Menyoal Istilah Supermom

Ilustrasi Supermom
Sumber :
  • pixabay/freeimages

VIVA.co.id – Banyak orang bilang, saya adalah sosok supermom, yang bisa melakukan banyak kegiatan dalam satu waktu.

Saya Aulia (33). Saya ibu dari dua orang putri cantik Alesha (8) dan Sheena (3). Saya bekerja di salah satu perusahaan swasta di Jakarta sebagai sales manager. Kantor saya kebetulan memberikan saya kesempatan untuk bekerja dengan waktu yang fleksibel, meski load pekerjaan seperti pekerja full time tapi tempat dan waktu mengerjakannya bisa saya atur sendiri.

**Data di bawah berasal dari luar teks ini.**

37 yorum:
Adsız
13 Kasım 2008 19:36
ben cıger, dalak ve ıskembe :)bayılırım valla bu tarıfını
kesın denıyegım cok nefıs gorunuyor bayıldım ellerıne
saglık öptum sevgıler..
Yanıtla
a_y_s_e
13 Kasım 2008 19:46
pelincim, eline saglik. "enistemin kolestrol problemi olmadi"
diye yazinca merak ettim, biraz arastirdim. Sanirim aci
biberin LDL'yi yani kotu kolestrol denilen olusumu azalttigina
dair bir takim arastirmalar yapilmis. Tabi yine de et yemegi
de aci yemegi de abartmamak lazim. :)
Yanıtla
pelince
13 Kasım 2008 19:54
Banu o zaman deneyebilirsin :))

Kegiatan saya sehari-hari adalah menyiapkan keperluan suami dan anak setiap pagi sebelum mengantar anak-anak ke sekolah dan ke rumah mertua untuk si kecil. Setelah itu, saya ke kantor.

Pada jam pulang sekolah, kalau saya kebetulan di luar kantor setelah ketemu klien, saya sempatkan menjemput si kakak dan mengantarnya ke rumah ibu mertua, setelah itu kembali ke kantor.

Lalu lanjut kerja di malam hari setelah anak-anak tidur. Sesekali ketiduran bareng anak-anak.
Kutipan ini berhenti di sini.